José Antonio Porcel y Salablanca (1720-1789) ya había formado parte de la Academia del Trípode de Granada cuando comenzó a frecuentar la madrileña Academia del Buen Gusto, que no siempre hizo honor a su título. Del prosaísmo en que la poesía había caído y del culto que al mismo rindió la famosa Academia fue víctima Porcel, que no obstante pudo librarse de él en alguna ocasión merced a su fácil ingenio y a su poderosa fantasía descriptiva.
Porcel había traducido El Atril (v.) de Boileau y conocía, por tanto, la cultura y las ideas francesas, pero ni por su educación ni por su ingenio se sintió atraído por aquéllas, antes bien él mismo declara que procura imitar a los poetas latinos y castellanos, y de éstos en especial a Garcilaso y, sobre todo, «al incomparable cordobés D. Luis de Góngora (delicia de los entendimientos no vulgares), de quien te confieso hallarás algunos rasgos de luz que ilustren las sombras de mi poema». Con esta afirmación se abre su «Adonis», colección de cuatro églogas venatorias escritas en el estilo clásico y artificioso del género, con esa tendencia al diálogo que las aproxima a las pastorales.

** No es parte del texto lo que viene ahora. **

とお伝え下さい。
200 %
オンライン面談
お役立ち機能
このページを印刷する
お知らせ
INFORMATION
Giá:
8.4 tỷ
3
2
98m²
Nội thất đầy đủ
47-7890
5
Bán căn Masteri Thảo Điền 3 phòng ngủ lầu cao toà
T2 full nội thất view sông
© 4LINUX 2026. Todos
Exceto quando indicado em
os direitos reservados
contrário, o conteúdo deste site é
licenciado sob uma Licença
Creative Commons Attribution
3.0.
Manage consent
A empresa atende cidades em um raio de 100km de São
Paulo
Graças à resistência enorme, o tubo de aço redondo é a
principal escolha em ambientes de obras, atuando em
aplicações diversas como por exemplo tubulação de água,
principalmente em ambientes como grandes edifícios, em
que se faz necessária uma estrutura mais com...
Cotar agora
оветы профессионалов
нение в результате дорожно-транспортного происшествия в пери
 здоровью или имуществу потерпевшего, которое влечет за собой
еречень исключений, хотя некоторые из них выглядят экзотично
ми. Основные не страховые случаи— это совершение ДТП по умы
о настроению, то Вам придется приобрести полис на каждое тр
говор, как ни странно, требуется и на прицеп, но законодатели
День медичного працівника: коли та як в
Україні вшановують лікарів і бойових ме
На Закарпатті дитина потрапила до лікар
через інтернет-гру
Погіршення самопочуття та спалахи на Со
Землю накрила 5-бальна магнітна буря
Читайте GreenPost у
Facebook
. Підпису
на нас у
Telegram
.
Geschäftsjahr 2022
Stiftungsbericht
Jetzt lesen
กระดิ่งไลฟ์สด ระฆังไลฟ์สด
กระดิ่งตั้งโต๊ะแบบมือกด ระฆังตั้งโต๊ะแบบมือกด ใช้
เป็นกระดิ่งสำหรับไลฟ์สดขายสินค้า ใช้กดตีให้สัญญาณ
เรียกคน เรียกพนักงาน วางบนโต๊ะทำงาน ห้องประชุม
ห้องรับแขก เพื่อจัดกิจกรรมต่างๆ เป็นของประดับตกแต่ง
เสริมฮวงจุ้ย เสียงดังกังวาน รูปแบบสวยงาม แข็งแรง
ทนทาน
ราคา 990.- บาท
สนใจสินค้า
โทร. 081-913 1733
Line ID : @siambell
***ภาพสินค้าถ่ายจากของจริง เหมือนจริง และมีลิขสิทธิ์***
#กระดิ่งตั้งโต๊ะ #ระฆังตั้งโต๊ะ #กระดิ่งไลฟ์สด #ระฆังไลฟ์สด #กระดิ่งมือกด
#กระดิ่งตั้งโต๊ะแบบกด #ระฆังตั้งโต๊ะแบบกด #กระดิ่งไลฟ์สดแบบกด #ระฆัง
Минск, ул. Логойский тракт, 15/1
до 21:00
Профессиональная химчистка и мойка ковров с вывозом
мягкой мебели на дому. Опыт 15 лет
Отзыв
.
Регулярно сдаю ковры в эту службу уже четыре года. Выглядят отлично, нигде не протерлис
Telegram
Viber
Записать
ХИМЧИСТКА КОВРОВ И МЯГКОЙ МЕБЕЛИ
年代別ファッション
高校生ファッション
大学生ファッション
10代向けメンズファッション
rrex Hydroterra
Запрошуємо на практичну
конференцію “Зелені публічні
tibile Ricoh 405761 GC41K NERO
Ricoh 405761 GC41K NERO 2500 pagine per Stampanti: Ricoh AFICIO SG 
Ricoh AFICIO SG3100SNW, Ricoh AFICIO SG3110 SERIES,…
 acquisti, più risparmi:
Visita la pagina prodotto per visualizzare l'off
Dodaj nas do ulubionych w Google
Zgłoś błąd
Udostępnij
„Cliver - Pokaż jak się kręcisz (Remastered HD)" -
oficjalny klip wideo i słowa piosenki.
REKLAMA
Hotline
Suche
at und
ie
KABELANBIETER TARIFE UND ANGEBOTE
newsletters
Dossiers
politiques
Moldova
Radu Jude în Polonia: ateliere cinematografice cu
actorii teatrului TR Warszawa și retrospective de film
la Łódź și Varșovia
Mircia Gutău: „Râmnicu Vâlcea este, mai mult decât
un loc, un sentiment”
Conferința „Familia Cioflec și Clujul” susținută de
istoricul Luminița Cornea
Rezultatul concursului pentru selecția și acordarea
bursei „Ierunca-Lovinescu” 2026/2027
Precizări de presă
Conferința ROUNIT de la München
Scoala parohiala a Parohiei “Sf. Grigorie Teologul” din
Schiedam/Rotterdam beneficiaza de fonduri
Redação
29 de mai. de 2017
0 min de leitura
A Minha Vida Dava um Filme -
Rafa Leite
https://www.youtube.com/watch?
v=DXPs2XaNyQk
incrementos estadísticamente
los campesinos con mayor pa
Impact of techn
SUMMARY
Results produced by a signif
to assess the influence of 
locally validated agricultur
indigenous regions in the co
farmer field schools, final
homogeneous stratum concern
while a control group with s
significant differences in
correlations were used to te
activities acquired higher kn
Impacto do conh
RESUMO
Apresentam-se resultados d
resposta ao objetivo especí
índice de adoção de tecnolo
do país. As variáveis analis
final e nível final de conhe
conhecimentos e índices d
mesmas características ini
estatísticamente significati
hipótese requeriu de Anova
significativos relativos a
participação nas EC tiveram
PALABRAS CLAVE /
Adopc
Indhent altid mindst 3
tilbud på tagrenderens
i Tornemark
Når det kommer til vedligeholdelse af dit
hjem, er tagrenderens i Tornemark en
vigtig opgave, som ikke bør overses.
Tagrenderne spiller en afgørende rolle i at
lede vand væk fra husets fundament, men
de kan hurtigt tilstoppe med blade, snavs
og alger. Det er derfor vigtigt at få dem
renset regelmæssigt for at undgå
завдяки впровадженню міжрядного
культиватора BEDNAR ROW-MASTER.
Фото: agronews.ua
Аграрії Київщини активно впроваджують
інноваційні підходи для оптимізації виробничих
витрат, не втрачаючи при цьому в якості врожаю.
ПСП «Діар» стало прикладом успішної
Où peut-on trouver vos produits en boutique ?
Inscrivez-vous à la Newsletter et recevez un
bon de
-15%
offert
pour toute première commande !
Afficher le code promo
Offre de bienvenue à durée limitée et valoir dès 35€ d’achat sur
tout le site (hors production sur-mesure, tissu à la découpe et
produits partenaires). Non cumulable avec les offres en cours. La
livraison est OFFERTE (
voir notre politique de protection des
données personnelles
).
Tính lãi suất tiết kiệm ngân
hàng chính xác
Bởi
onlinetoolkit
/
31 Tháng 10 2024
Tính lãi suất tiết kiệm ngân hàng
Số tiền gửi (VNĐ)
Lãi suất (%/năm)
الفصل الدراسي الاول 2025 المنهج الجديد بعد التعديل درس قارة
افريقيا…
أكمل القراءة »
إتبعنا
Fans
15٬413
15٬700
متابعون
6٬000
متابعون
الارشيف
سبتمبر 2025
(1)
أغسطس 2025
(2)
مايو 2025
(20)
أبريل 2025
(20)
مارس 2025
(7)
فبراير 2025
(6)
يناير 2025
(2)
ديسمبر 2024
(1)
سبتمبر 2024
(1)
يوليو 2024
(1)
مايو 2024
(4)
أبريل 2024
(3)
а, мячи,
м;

Siempre recordando a Góngora, y en ocasiones también a Que- vedo, Porcel tiene además la «Fábula de Alfeo y Aretusa», en la que aparece, apenas esfumado, el complejo mundo mitológico tan característico del autor cordobés. Idénticas características y tendencias pueden señalarse en sus sonetos y canciones. Es curiosa la constante paradoja del autor, quien en el trance de definir la poética afirma que «no es más que opinión, que la poesía es genial y que, a excepción de algunas reglas generales y de la sindéresis universal que tiene todo hombre sensato, el poeta no debe adoptar otra ley que la de su genio…», y que, en cambio, anduvo siempre tan ligado a los estrechos límites de las Academias.